Agency of Design examines the implications of circular design for products. Using a common household good, the toaster, Agency of Design produced three products with the same function but different attributes to enable reuse or recycling. The project demonstrates that there is no ‘one size fits all’ solution when designing for a circular economy.
The end of cheap energy and resources and the desire to reduce material costs has, in many industries, led to cost-optimised products that focus on using less material to perform their desired function. However, this is only one strategy in dealing with a paradigm shift in prices and materials availability, and is arguably not a wholly suitable one at that.
Following a visit to an electronics recycling facility in the UK, Rich Gilbert of the Agency of Design (AoD) realised that most customers would employ a general rule that if an electrical item was smaller than a household bin, that’s where it would end up. Concerned about this one-way journey of energy and materials, Gilbert and his colleagues began investigating the construction of common household electronics, such as laptops, kettles and toasters. This teardown phase often revealed complex assemblies of many different materials, often bonded together in ways that would make the recovery of materials difficult, such as comoulding.
With their ‘Design out Waste’ project, the AoD employed three very different design strategies to one of these household products; a toaster. The aim was to demonstrate how through considered design of both widgets and systems, materials flows could be optimised.
The first strategy resulted in the Optimist toaster, in which the AoD emphasised longevity, repairrepairOperation by which a faulty or broken product or component is returned back to a usable state to fulfil its intended use. and material value. The manufacturing process created a product with imperfections in the casting, adding character to the item. Four visible, standard bolts provide access to the mechanical inner workings and clip-in elements encourage repair. The Optimist is firmly designed for a long life cycle, but should the need arise, the choice of sandblasted aluminium as the primary material enables high recycling rates.
A second strategy was employed with the Pragmatist toaster. In this scenario, the AoD took inspiration from furniture company Orange Box, and a supporting system led the design of the product itself. The Pragmatist is a modular toaster in which individual slots are 'daisy chained' as needed. Each module is designed to fit through a UK letterbox, making product delivery and return more convenient for the user. Gilbert understands the allure of cheap supermarket products, often purchased as a quick replacement following a breakage. The remaining modules of the Pragmatist would therefore continue to function if a module failed, meaning the manufacturer can retain their customer whilst a new unit is being delivered. This modular design also enables expansion– if a bigger capacity is required, these can be added without replacing the entire unit.

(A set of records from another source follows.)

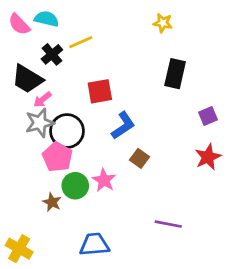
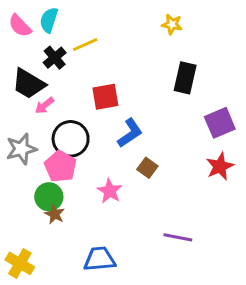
cyan semicircle: (47, 19) -> (49, 20), turned -85
purple square: (208, 116) -> (220, 123), size x1.5
gray star: (40, 123) -> (21, 149), moved
green circle: (75, 186) -> (49, 197), moved

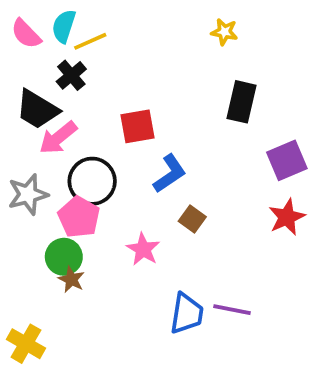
yellow line: (85, 45) -> (90, 41), moved
pink arrow: (45, 105) -> (58, 138), size x1.5
blue trapezoid: (100, 259) -> (187, 313), moved, turned 104

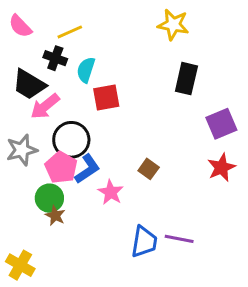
cyan semicircle: (64, 26) -> (86, 70), moved
yellow star: (224, 32) -> (173, 25), size x1.5
black cross: (71, 75) -> (55, 58), turned -30
blue L-shape: (170, 174) -> (87, 169), moved

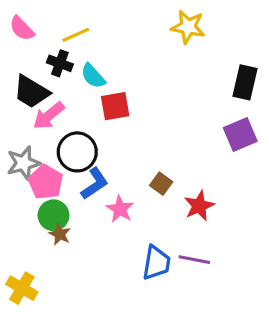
cyan semicircle: (86, 70) -> (93, 76), turned -60
black rectangle: (186, 79) -> (245, 82), moved
pink pentagon: (61, 167) -> (46, 182), moved
red star: (221, 167) -> (199, 206), moved

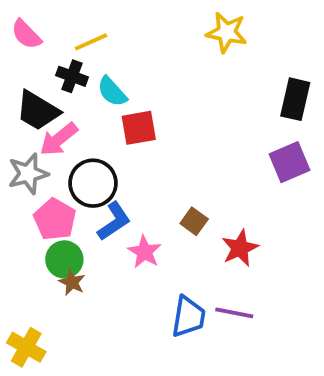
gray star: (23, 163) -> (28, 174), moved

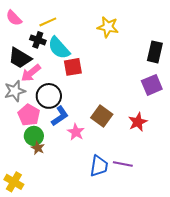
yellow star: (227, 32) -> (108, 27), moved
cyan semicircle: (112, 92) -> (59, 48), size x1.4
brown square: (194, 221) -> (102, 116), size x1.5
red star: (240, 248) -> (138, 122), moved

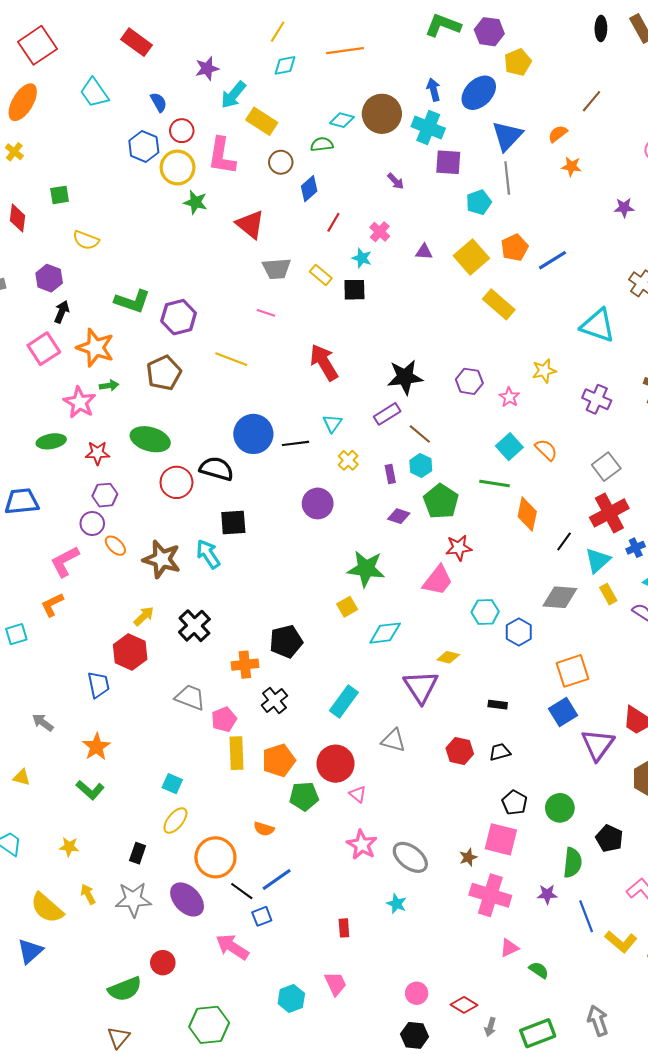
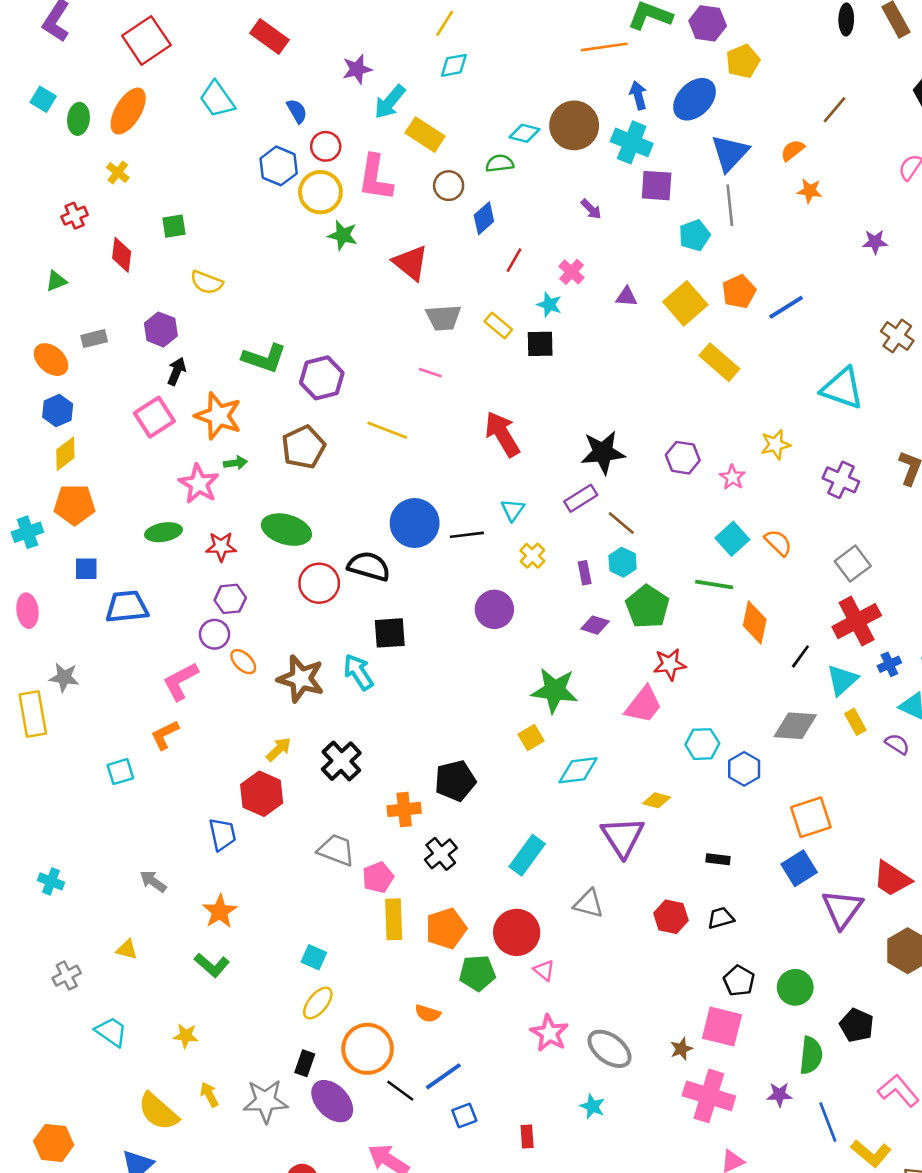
orange line: (345, 51) -> (604, 47), moved
black rectangle: (138, 853) -> (305, 1063), moved
blue square: (262, 916) -> (464, 1116), moved

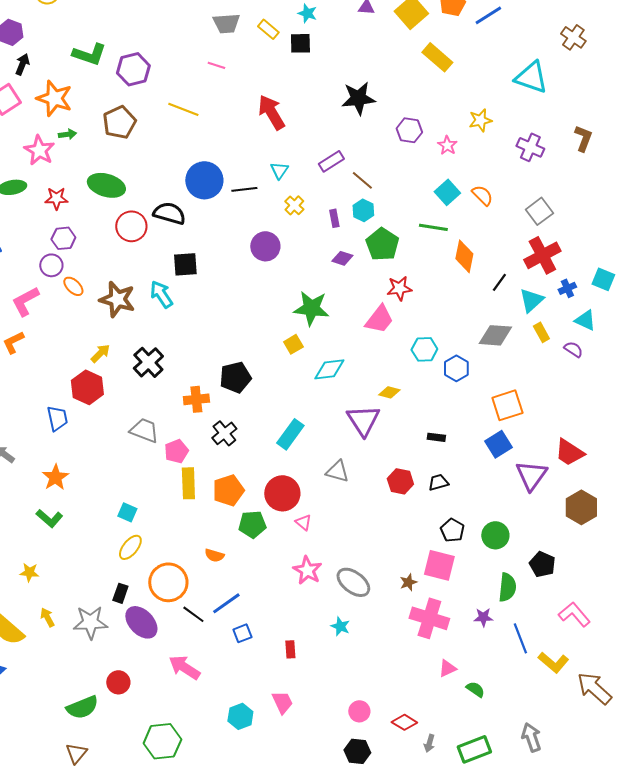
black star: (603, 452) -> (358, 98), moved

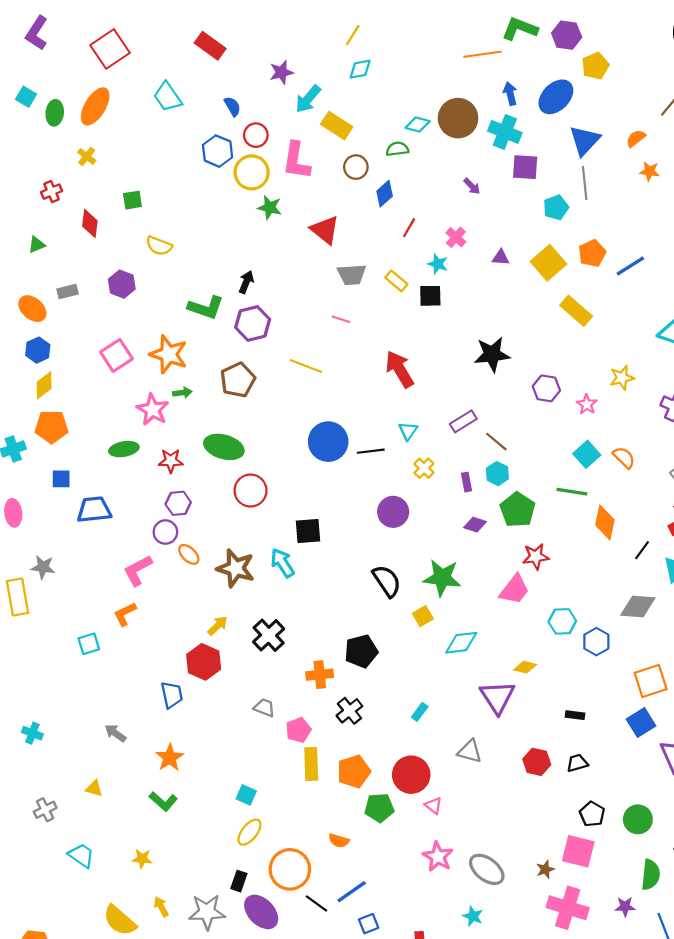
black arrow: (22, 64) -> (246, 282), moved
black semicircle: (169, 213) -> (387, 581), moved, turned 40
gray trapezoid: (144, 430) -> (264, 708), size x0.7
cyan rectangle: (290, 434) -> (420, 712), size x0.6

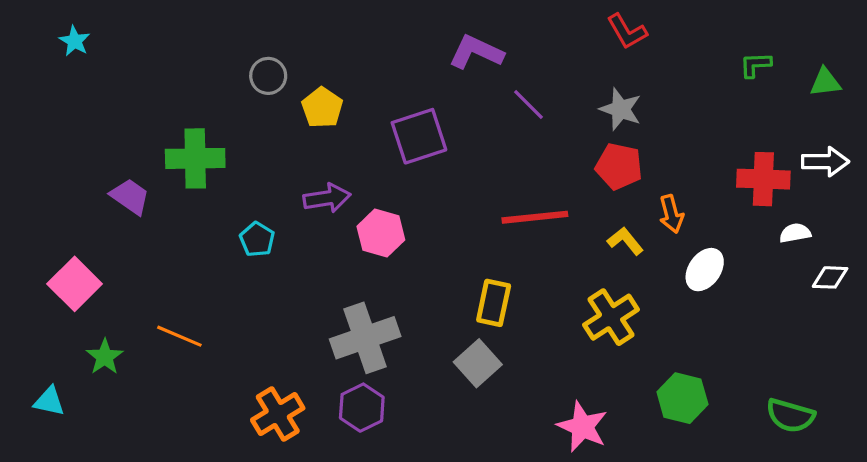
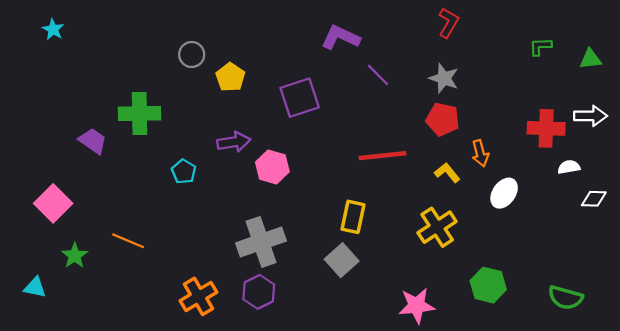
red L-shape: (627, 31) -> (448, 23), turned -120
pink star: (582, 427) -> (417, 306), turned -30

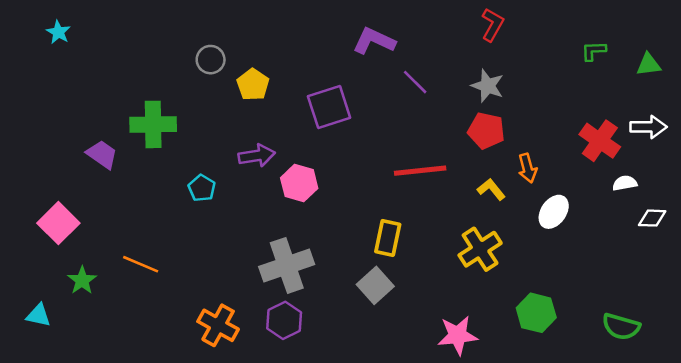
red cross: (546, 128) -> (600, 141), turned 33
orange cross: (199, 296) -> (218, 325), turned -30

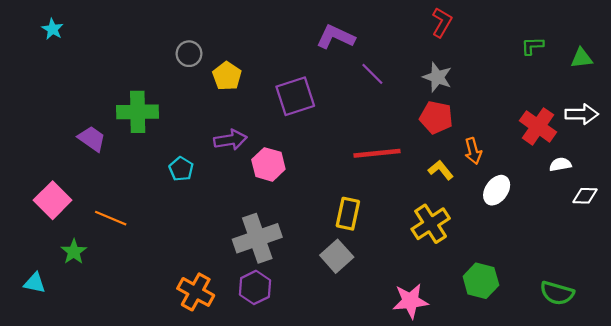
orange line: (141, 264) -> (111, 218), moved

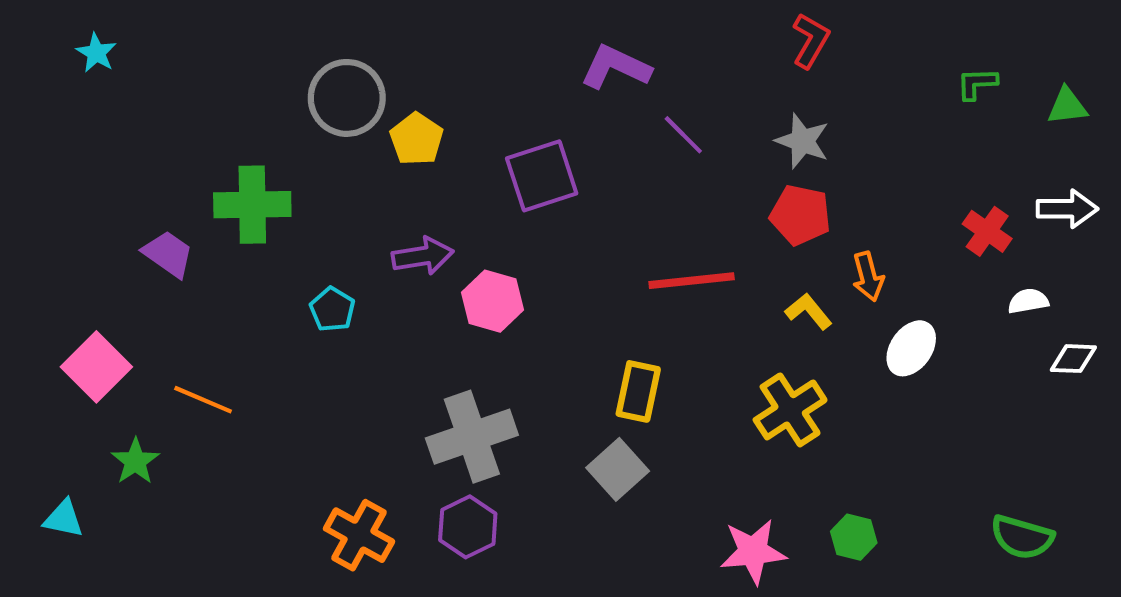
gray circle: (189, 54) -> (347, 98), size x1.6
red cross: (538, 126) -> (987, 231), size x0.7
green hexagon: (481, 281) -> (854, 537), moved, size x0.7

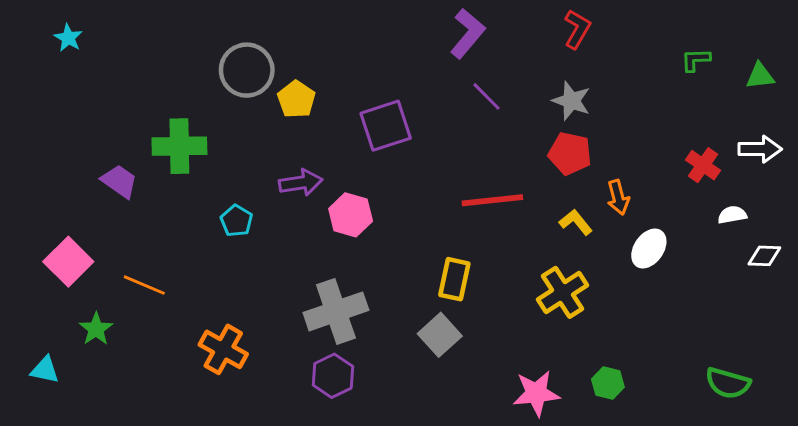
purple L-shape: (616, 67) -> (468, 34), moved, turned 105
orange cross: (359, 535) -> (223, 349), moved

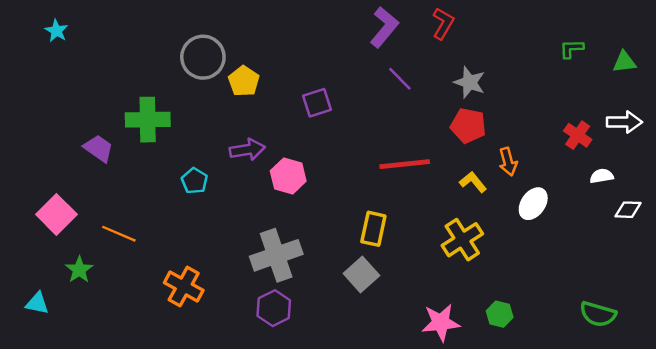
red L-shape: (577, 29) -> (443, 24), moved
purple square: (386, 126) -> (317, 103), size x0.7

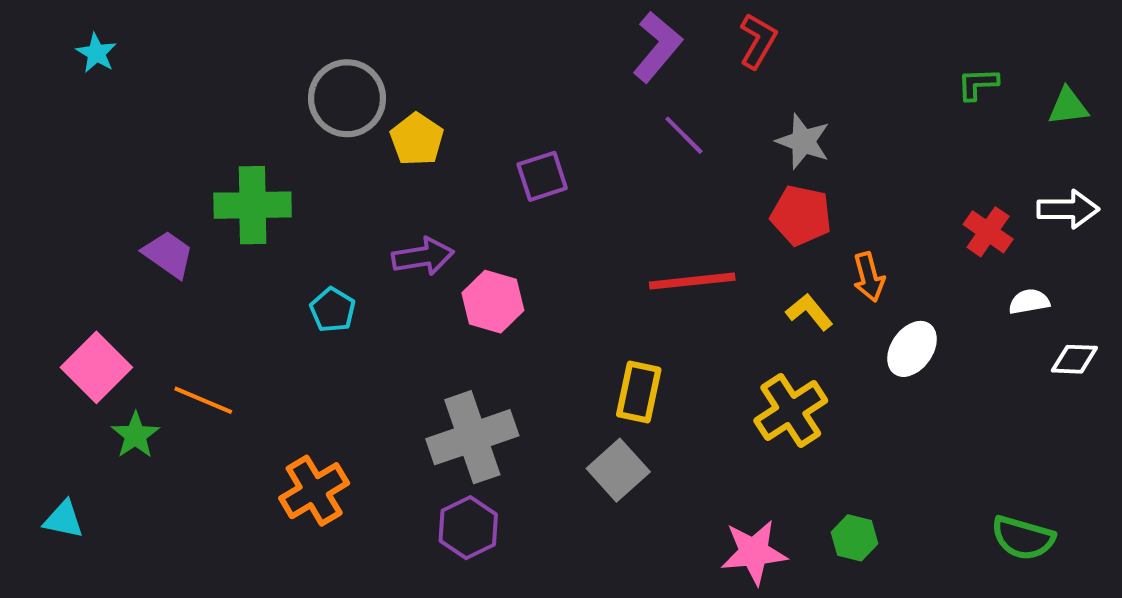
green star: (79, 270) -> (135, 435), moved
orange cross: (184, 287) -> (314, 491), turned 30

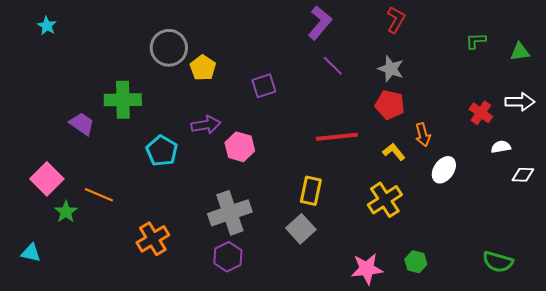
red L-shape: (758, 41) -> (396, 20), moved
cyan pentagon: (333, 310) -> (162, 151), size x1.4

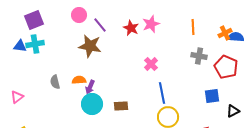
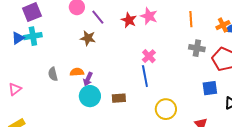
pink star: (151, 24) -> (149, 16), turned -30
blue triangle: (20, 46) -> (18, 38), turned -40
brown star: (90, 46) -> (88, 38), size x0.7
blue line: (162, 93) -> (145, 76), moved

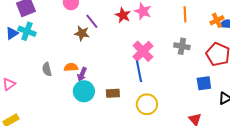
purple line: (98, 17) -> (92, 21), moved
cyan cross: (33, 36) -> (27, 31), turned 30
gray cross: (197, 48) -> (182, 46), moved
pink cross: (149, 56) -> (143, 51), size x1.5
yellow circle: (166, 109) -> (147, 104), moved

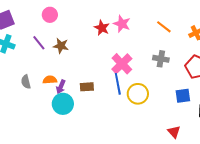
orange line: (185, 14) -> (164, 27), turned -49
purple line: (92, 21) -> (39, 43), moved
brown rectangle: (113, 93) -> (87, 87), moved
yellow circle: (147, 104) -> (138, 94), moved

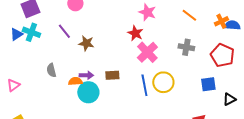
red star: (102, 28) -> (135, 33), moved
brown star: (61, 46) -> (86, 43), moved
orange semicircle: (50, 80) -> (75, 81), moved
blue line: (118, 84) -> (144, 85), moved
purple arrow: (61, 87) -> (86, 75), turned -112

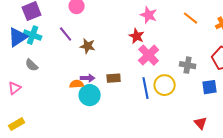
blue triangle: (16, 34) -> (18, 37), size x1.5
gray cross: (186, 47) -> (188, 65), moved
gray semicircle: (51, 70) -> (32, 65), moved, turned -32

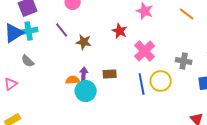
cyan cross: (33, 35) -> (29, 31), turned -30
red star: (137, 36) -> (120, 31), moved
purple arrow: (88, 78) -> (84, 74), turned -88

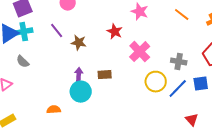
orange semicircle: (73, 80) -> (54, 110), moved
blue line: (142, 84) -> (178, 89), moved, turned 55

As soon as you have manual disassembly you have labour costs. You might go to great lengths to recover but unless you’re careful the labour costs will cancel out any material value.
- Rich Gilbert, Agency of Design
The final design strategy was for the Realist, and sought to improve upon the low-price toasters that are frequently purchased as a temporary, almost throwaway product. During a teardown session of an existing product Gilbert was impressed by the simple design, but still noted that material recovery would be too costly to be viable, due to unavoidable labour costs. So inside the unassuming shell of the Realist, a patent-pending vacuum fixing enables automated batch disassembly. Taking apart the product in this non-destructive way would enable the recovery of better quality recyclate in a low-cost way.
Following the success of Design out Waste, the Agency of Design are now exploring similar redesign opportunities with other household products, and recently received funding from the Technology Strategy Board to conduct a feasibility study into both a kettle and light bulb.
This project does not seek to prove a new, working business model for toasters – although Rich Gilbert cites the Pragmatist as the most ‘commercially interesting’ – but instead demonstrates the importance of design by intent, and three design strategies that do not rely solely on using less, but completely re-thinking how a service is delivered.